WORK INSTRUCTIONS: Your answer should hold exactly the lines from the one containing "施設などに関するお問い合わせは以下をご利用ください。" through the end of the material, and no others.

↓↓↓

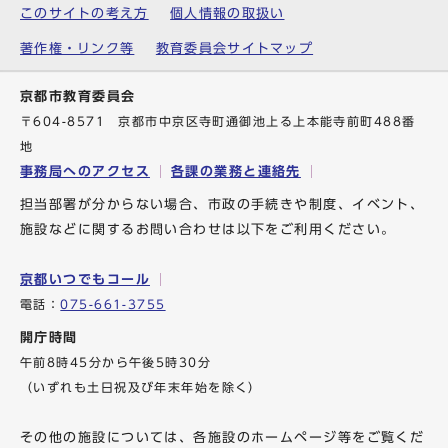
このサイトの考え方
個人情報の取扱い
著作権・リンク等
教育委員会サイトマップ
京都市教育委員会
〒604-8571 京都市中京区寺町通御池上る上本能寺前町488番
地
事務局へのアクセス
各課の業務と連絡先
担当部署が分からない場合、市政の手続きや制度、イベント、
施設などに関するお問い合わせは以下をご利用ください。
京都いつでもコール
電話：
075-661-3755
開庁時間
午前8時45分から午後5時30分
（いずれも土日祝及び年末年始を除く）
その他の施設については、各施設のホームページ等をご覧くだ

↑↑↑

RESULT OF THE EXERCISE:
施設などに関するお問い合わせは以下をご利用ください。
京都いつでもコール
電話：
075-661-3755
開庁時間
午前8時45分から午後5時30分
（いずれも土日祝及び年末年始を除く）
その他の施設については、各施設のホームページ等をご覧くだ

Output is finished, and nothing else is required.